--- Source material Enclosed Below ---
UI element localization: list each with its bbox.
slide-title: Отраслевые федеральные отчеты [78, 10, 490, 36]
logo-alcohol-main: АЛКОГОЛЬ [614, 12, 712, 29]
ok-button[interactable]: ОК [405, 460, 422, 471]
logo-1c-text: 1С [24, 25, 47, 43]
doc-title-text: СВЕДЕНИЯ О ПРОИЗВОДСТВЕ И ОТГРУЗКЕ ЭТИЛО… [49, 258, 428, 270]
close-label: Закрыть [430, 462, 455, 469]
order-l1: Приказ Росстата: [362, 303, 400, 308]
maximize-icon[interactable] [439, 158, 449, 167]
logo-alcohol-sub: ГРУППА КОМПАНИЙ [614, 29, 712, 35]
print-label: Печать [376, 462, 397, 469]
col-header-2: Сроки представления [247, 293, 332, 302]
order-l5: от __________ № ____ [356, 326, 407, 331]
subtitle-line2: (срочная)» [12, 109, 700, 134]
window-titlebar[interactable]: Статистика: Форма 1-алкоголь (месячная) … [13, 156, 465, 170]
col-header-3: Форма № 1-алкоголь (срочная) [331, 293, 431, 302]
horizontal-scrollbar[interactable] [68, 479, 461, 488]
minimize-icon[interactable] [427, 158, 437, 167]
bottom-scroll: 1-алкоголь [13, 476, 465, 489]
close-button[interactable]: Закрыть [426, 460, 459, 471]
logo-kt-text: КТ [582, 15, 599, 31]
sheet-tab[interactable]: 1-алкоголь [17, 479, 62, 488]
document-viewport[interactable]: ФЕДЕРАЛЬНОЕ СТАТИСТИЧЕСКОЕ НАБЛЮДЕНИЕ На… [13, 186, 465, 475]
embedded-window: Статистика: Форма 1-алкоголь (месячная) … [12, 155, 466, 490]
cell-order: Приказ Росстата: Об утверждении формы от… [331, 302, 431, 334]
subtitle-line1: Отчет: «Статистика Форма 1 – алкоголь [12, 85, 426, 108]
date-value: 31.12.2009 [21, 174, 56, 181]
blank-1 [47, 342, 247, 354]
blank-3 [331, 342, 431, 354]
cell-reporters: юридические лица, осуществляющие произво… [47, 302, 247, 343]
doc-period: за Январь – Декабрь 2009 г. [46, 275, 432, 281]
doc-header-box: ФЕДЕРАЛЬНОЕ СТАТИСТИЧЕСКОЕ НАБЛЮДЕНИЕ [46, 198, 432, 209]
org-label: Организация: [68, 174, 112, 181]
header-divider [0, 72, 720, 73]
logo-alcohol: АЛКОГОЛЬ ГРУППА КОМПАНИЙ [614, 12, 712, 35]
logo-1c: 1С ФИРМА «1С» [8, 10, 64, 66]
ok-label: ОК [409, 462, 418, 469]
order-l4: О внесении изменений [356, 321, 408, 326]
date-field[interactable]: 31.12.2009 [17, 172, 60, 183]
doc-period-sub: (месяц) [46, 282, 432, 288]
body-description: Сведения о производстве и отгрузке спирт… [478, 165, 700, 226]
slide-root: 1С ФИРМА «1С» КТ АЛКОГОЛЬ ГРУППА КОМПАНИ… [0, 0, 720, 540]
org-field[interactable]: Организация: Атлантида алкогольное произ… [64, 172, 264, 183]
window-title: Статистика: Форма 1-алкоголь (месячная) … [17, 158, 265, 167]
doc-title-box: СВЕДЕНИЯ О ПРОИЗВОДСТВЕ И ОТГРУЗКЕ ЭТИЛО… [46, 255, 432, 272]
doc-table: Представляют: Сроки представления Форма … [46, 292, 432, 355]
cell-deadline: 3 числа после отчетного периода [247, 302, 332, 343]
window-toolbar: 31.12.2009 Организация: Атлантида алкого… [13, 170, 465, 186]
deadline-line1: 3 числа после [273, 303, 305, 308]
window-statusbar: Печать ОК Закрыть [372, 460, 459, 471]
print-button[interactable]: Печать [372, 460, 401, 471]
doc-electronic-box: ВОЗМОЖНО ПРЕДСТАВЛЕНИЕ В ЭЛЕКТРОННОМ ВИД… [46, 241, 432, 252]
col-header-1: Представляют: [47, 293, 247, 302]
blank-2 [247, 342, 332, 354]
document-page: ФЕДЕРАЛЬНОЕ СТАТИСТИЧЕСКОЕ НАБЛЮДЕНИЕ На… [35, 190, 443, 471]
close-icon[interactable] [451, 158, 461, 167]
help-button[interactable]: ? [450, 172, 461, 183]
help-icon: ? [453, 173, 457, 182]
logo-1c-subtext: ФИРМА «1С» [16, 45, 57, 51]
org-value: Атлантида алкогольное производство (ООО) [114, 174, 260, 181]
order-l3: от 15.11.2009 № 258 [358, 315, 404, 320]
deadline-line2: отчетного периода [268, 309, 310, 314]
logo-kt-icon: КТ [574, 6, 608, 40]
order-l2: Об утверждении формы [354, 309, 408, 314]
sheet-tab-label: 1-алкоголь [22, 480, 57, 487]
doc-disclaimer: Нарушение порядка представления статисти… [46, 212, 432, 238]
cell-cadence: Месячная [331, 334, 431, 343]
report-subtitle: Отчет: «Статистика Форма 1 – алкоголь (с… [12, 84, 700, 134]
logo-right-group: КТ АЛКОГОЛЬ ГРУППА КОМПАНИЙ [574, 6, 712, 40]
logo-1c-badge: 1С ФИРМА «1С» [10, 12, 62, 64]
--- End of Enclosed Source material ---
:: Brief ::
All of the entries must be given again, word for word.

:: Result of the exercise ::
UI element localization: list each with its bbox.
slide-title: Отраслевые федеральные отчеты [78, 10, 490, 36]
logo-alcohol-main: АЛКОГОЛЬ [614, 12, 712, 29]
ok-button[interactable]: ОК [405, 460, 422, 471]
logo-1c-text: 1С [24, 25, 47, 43]
doc-title-text: СВЕДЕНИЯ О ПРОИЗВОДСТВЕ И ОТГРУЗКЕ ЭТИЛО… [49, 258, 428, 270]
close-label: Закрыть [430, 462, 455, 469]
order-l1: Приказ Росстата: [362, 303, 400, 308]
maximize-icon[interactable] [439, 158, 449, 167]
logo-alcohol-sub: ГРУППА КОМПАНИЙ [614, 29, 712, 35]
print-label: Печать [376, 462, 397, 469]
col-header-2: Сроки представления [247, 293, 332, 302]
order-l5: от __________ № ____ [356, 326, 407, 331]
subtitle-line2: (срочная)» [12, 109, 700, 134]
window-titlebar[interactable]: Статистика: Форма 1-алкоголь (месячная) … [13, 156, 465, 170]
col-header-3: Форма № 1-алкоголь (срочная) [331, 293, 431, 302]
horizontal-scrollbar[interactable] [68, 479, 461, 488]
minimize-icon[interactable] [427, 158, 437, 167]
bottom-scroll: 1-алкоголь [13, 476, 465, 489]
close-button[interactable]: Закрыть [426, 460, 459, 471]
logo-kt-text: КТ [582, 15, 599, 31]
sheet-tab[interactable]: 1-алкоголь [17, 479, 62, 488]
document-viewport[interactable]: ФЕДЕРАЛЬНОЕ СТАТИСТИЧЕСКОЕ НАБЛЮДЕНИЕ На… [13, 186, 465, 475]
embedded-window: Статистика: Форма 1-алкоголь (месячная) … [12, 155, 466, 490]
cell-order: Приказ Росстата: Об утверждении формы от… [331, 302, 431, 334]
subtitle-line1: Отчет: «Статистика Форма 1 – алкоголь [12, 85, 426, 108]
date-value: 31.12.2009 [21, 174, 56, 181]
blank-1 [47, 342, 247, 354]
blank-3 [331, 342, 431, 354]
cell-reporters: юридические лица, осуществляющие произво… [47, 302, 247, 343]
doc-period: за Январь – Декабрь 2009 г. [46, 275, 432, 281]
doc-header-box: ФЕДЕРАЛЬНОЕ СТАТИСТИЧЕСКОЕ НАБЛЮДЕНИЕ [46, 198, 432, 209]
org-label: Организация: [68, 174, 112, 181]
header-divider [0, 72, 720, 73]
logo-alcohol: АЛКОГОЛЬ ГРУППА КОМПАНИЙ [614, 12, 712, 35]
logo-1c: 1С ФИРМА «1С» [8, 10, 64, 66]
ok-label: ОК [409, 462, 418, 469]
order-l4: О внесении изменений [356, 321, 408, 326]
date-field[interactable]: 31.12.2009 [17, 172, 60, 183]
doc-period-sub: (месяц) [46, 282, 432, 288]
body-description: Сведения о производстве и отгрузке спирт… [478, 165, 700, 226]
slide-root: 1С ФИРМА «1С» КТ АЛКОГОЛЬ ГРУППА КОМПАНИ… [0, 0, 720, 540]
org-field[interactable]: Организация: Атлантида алкогольное произ… [64, 172, 264, 183]
window-title: Статистика: Форма 1-алкоголь (месячная) … [17, 158, 265, 167]
doc-title-box: СВЕДЕНИЯ О ПРОИЗВОДСТВЕ И ОТГРУЗКЕ ЭТИЛО… [46, 255, 432, 272]
doc-table: Представляют: Сроки представления Форма … [46, 292, 432, 355]
cell-deadline: 3 числа после отчетного периода [247, 302, 332, 343]
window-toolbar: 31.12.2009 Организация: Атлантида алкого… [13, 170, 465, 186]
deadline-line1: 3 числа после [273, 303, 305, 308]
window-statusbar: Печать ОК Закрыть [372, 460, 459, 471]
print-button[interactable]: Печать [372, 460, 401, 471]
doc-electronic-box: ВОЗМОЖНО ПРЕДСТАВЛЕНИЕ В ЭЛЕКТРОННОМ ВИД… [46, 241, 432, 252]
col-header-1: Представляют: [47, 293, 247, 302]
blank-2 [247, 342, 332, 354]
document-page: ФЕДЕРАЛЬНОЕ СТАТИСТИЧЕСКОЕ НАБЛЮДЕНИЕ На… [35, 190, 443, 471]
close-icon[interactable] [451, 158, 461, 167]
help-button[interactable]: ? [450, 172, 461, 183]
help-icon: ? [453, 173, 457, 182]
logo-1c-subtext: ФИРМА «1С» [16, 45, 57, 51]
org-value: Атлантида алкогольное производство (ООО) [114, 174, 260, 181]
order-l3: от 15.11.2009 № 258 [358, 315, 404, 320]
deadline-line2: отчетного периода [268, 309, 310, 314]
logo-kt-icon: КТ [574, 6, 608, 40]
order-l2: Об утверждении формы [354, 309, 408, 314]
sheet-tab-label: 1-алкоголь [22, 480, 57, 487]
doc-disclaimer: Нарушение порядка представления статисти… [46, 212, 432, 238]
cell-cadence: Месячная [331, 334, 431, 343]
report-subtitle: Отчет: «Статистика Форма 1 – алкоголь (с… [12, 84, 700, 134]
logo-right-group: КТ АЛКОГОЛЬ ГРУППА КОМПАНИЙ [574, 6, 712, 40]
logo-1c-badge: 1С ФИРМА «1С» [10, 12, 62, 64]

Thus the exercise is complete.